UNIVERSIDADE FEDERAL DE SANTA CATARINA - UFSC

CENTRO DE CIÊNCIAS BIOLÓGICAS - CCB

CURSO DE CIÊNCIAS BIOLÓGICAS (108)

Disciplina: BEG7013 | Profº. André Ávila Ramos

Alunos: Ana Carolina Corrêa (20200198), Erick Hilarius Capitanio (19100280), Guilherme
Augusto Consolin (21101098), Gustavo Fernandes de Souza (21101781), Jacó Ferreira Canibal
(18200215)

Eletroforese - Conceitos e Aplicações

1) O que é a eletroforese?
Eletroforese é o movimento de partículas dispersas em um fluido sob a influência de
um campo elétrico.

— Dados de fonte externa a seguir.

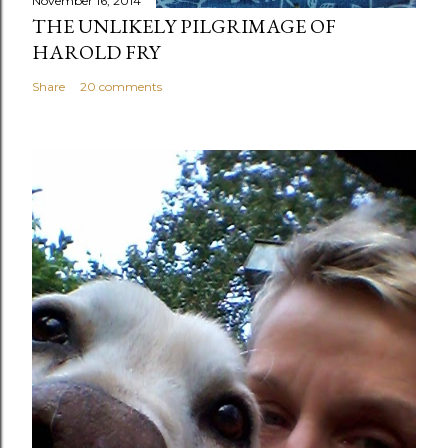
November 16, 2014
THE UNLIKELY PILGRIMAGE OF
HAROLD FRY
Share
20 comments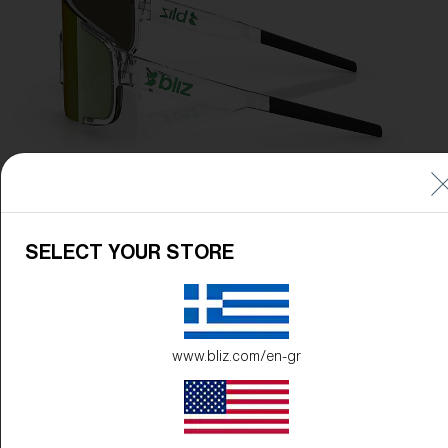
SELECT YOUR STORE
www.bliz.com/en-gr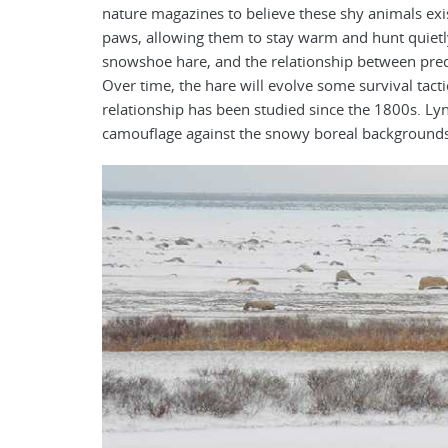
nature magazines to believe these shy animals exis
paws, allowing them to stay warm and hunt quietly 
snowshoe hare, and the relationship between pred
Over time, the hare will evolve some survival tacti
relationship has been studied since the 1800s. Lyn
camouflage against the snowy boreal backgrounds,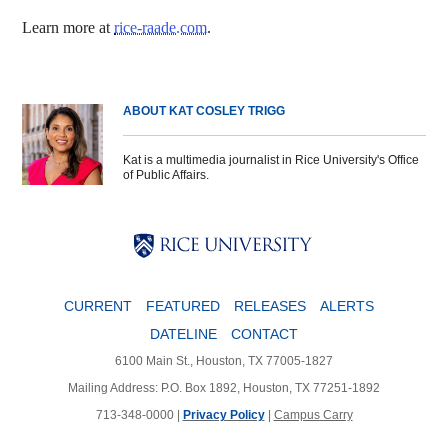
Learn more at
rice-raade.com
.
ABOUT KAT COSLEY TRIGG
Kat is a multimedia journalist in Rice University's Office
of Public Affairs.
Body
Body
Body
CURRENT
FEATURED
RELEASES
ALERTS
DATELINE
CONTACT
6100 Main St., Houston, TX 77005-1827
Mailing Address: P.O. Box 1892, Houston, TX 77251-1892
713-348-0000 |
Privacy Policy
|
Campus Carry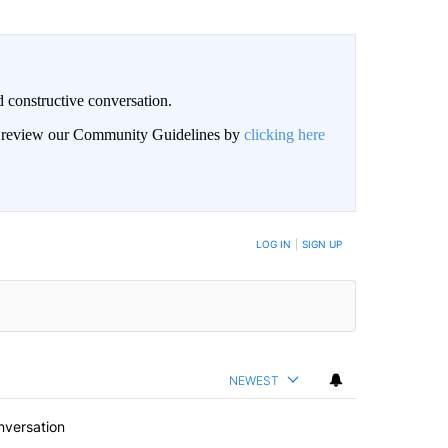
 constructive conversation.
an review our Community Guidelines by
clicking here
BE NOTIFIED WHEN NEW COMMENTS ARE POSTED
LOG IN
|
SIGN UP
NEWEST
nversation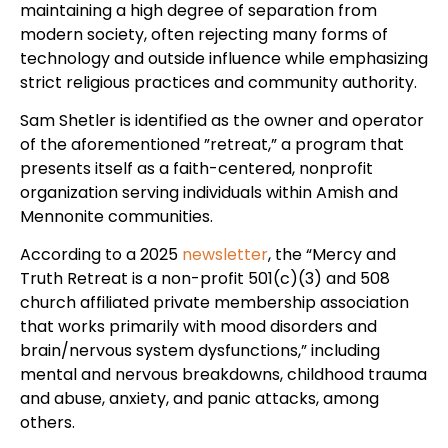
maintaining a high degree of separation from
modern society, often rejecting many forms of
technology and outside influence while emphasizing
strict religious practices and community authority.
Sam Shetler is identified as the owner and operator
of the aforementioned ”retreat,” a program that
presents itself as a faith-centered, nonprofit
organization serving individuals within Amish and
Mennonite communities.
According to a 2025
newsletter
, the “Mercy and
Truth Retreat is a non-profit 501(c)(3) and 508
church affiliated private membership association
that works primarily with mood disorders and
brain/nervous system dysfunctions,” including
mental and nervous breakdowns, childhood trauma
and abuse, anxiety, and panic attacks, among
others.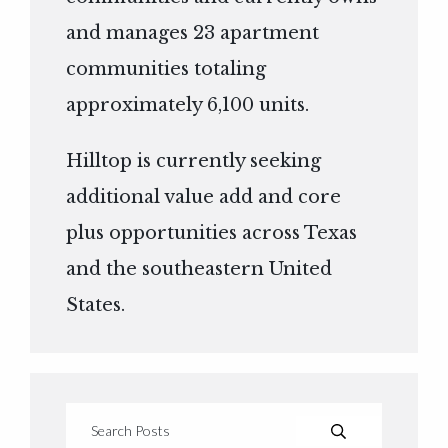
and manages 23 apartment
communities totaling
approximately 6,100 units.
Hilltop is currently seeking
additional value add and core
plus opportunities across Texas
and the southeastern United
States.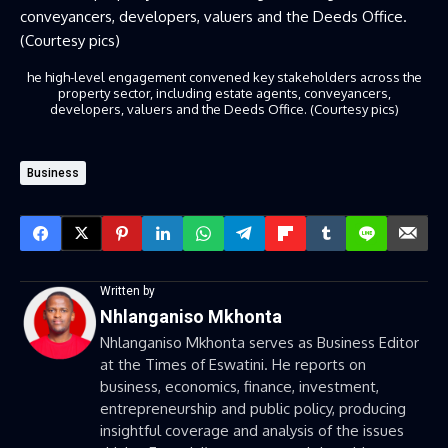
he high-level engagement convened key stakeholders across the
property sector, including estate agents, conveyancers,
developers, valuers and the Deeds Office. (Courtesy pics)
Business
Written by
Nhlanganiso Mkhonta
Nhlanganiso Mkhonta serves as Business Editor
at the Times of Eswatini. He reports on
business, economics, finance, investment,
entrepreneurship and public policy, producing
insightful coverage and analysis of the issues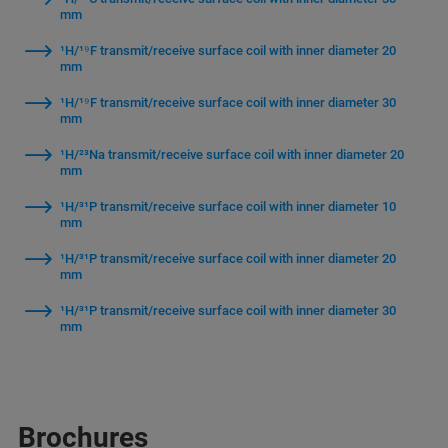
mm
¹H/¹⁹F transmit/receive surface coil with inner diameter 20
mm
¹H/¹⁹F transmit/receive surface coil with inner diameter 30
mm
¹H/²³Na transmit/receive surface coil with inner diameter 20
mm
¹H/³¹P transmit/receive surface coil with inner diameter 10
mm
¹H/³¹P transmit/receive surface coil with inner diameter 20
mm
¹H/³¹P transmit/receive surface coil with inner diameter 30
mm
Brochures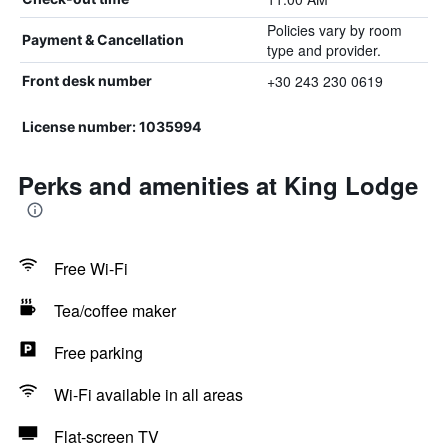
Policies vary by room
Payment & Cancellation
type and provider.
+30 243 230 0619
Front desk number
License number: 1035994
Perks and amenities at King Lodge
Free Wi-Fi
Tea/coffee maker
Free parking
Wi-Fi available in all areas
Flat-screen TV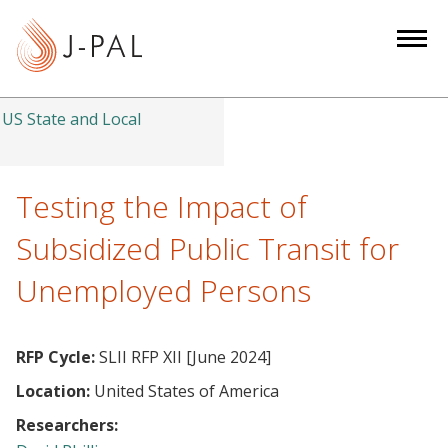
S
k
i
p
t
US State and Local
o
m
a
Testing the Impact of
i
Subsidized Public Transit for
n
c
Unemployed Persons
o
n
t
RFP Cycle:
SLII RFP XII [June 2024]
e
Location:
United States of America
n
Researchers:
t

Em áreas como a biologia molecular, é uma técnica usada para análise de
DNA ou RNA, separando as moléculas por tamanho.
Normalmente, o DNA passa por um processamento antes de se realizar a eletroforese,
sendo fragmentado em pedaços menores. Os fragmentos são imersos em um gel, tipicamente
de agarose ou poliacrilamida, e corantes fluorescentes são aplicados para visualização.
Quando se aplica um campo elétrico uniforme, ácidos nucleicos migram em direção ao pólo
positivo, pois possuem carga resultante negativa. Moléculas maiores viajam menos, pois
sofrem mais resistência do gel.
Ao final do processo, se observam bandas fluorescentes a diferentes distâncias ao
longo da placa de gel, cada uma composta por um conjunto de moléculas de DNA de mesmo
tamanho. Esse padrão pode ser comparado a marcadores moleculares padronizados para se
determinar a qual peso molecular cada banda corresponde. Bandas mais óbvias e intensas
indicam maior presença de material genético.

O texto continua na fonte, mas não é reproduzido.